_Material for this task:_

╭──

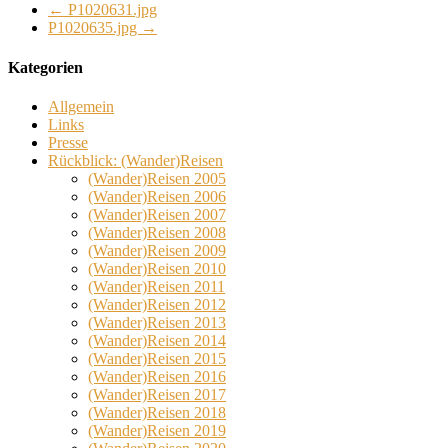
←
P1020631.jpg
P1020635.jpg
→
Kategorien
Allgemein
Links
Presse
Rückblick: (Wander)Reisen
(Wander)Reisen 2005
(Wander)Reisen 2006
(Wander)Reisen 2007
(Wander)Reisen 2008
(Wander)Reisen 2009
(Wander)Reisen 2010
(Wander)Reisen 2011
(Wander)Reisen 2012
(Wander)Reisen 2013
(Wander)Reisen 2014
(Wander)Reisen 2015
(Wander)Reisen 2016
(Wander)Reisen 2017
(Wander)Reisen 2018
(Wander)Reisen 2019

╰──
╭──

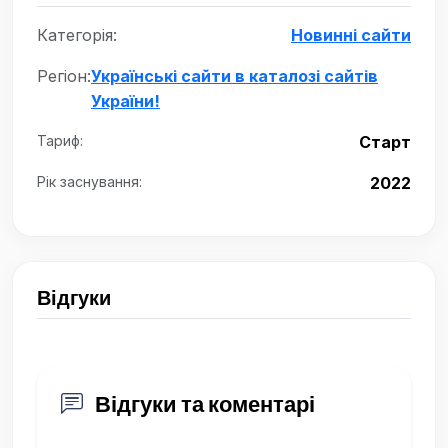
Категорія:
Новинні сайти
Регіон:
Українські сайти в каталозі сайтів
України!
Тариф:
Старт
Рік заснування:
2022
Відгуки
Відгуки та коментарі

╰──
╭──

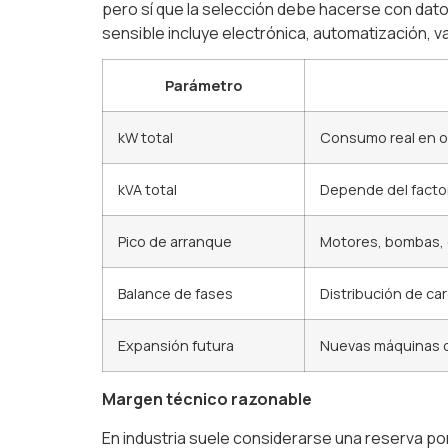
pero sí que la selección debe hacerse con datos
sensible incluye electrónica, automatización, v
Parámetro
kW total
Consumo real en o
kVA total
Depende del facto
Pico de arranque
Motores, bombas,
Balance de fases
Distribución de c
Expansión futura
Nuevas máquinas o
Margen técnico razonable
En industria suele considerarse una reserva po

╰──

_Your objective:_
Find the lines above that contain the string "сайти" and answer with how many there are, nothing else.

_Written solution:_
2